The importance of ensuring that researchers not only understand what data sharing is about but also why it is important and the potential positive impact it can have on them and their research should not be underestimated. We need to debunk the many myths about it and recognise that this process is going to take considerable time and effort to achieve.
Having said this, a significant shift towards greater data sharing will only come about if the rewards and incentives system starts to fully recognise the value of such activities and shifts away from the traditional sole focus on publications in high-impact venues. However, during such a shift, we also need to be alert to potential unintended negative consequences of any new system or approach.
Such a shift in incentives can be achieved not only by dangling ‘carrots’ but also by reducing researcher burden. For example, the increasing use of automated workflows and data capture was highlighted as potentially creating an incentive for researchers to share their data by removing the considerable time burden in capturing and curating the data and associated methods, whilst also increasing the likely level of FAIR-compliance of the resulting data.
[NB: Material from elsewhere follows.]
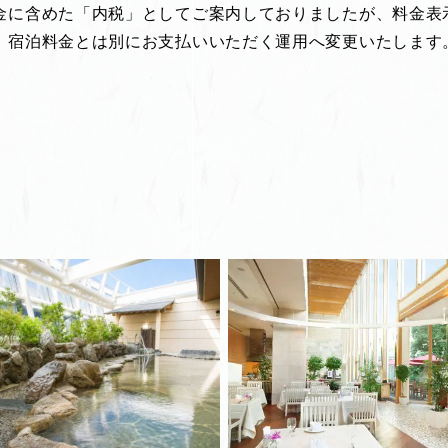
に含めた「内税」としてご案内しておりましたが、料金表示お
、宿泊料金とは別にお支払いいただく運用へ変更いたします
There was a sense from the panel that like the early Internet, the current infrastructures being built globally to support data sharing are going to become another revolutionary global infrastructure that can ultimately be used by everyone. Like then, we don’t yet know what this infrastructure may become or what it may enable. But once we can demonstrate the possibilities and potential brought about by open data policies and implementation by working through a few pilots on a multinational scale, this will mobilise the international community very quickly, and help us to bring about the crucial alignment needed around core elements of data sharing policy and implementation.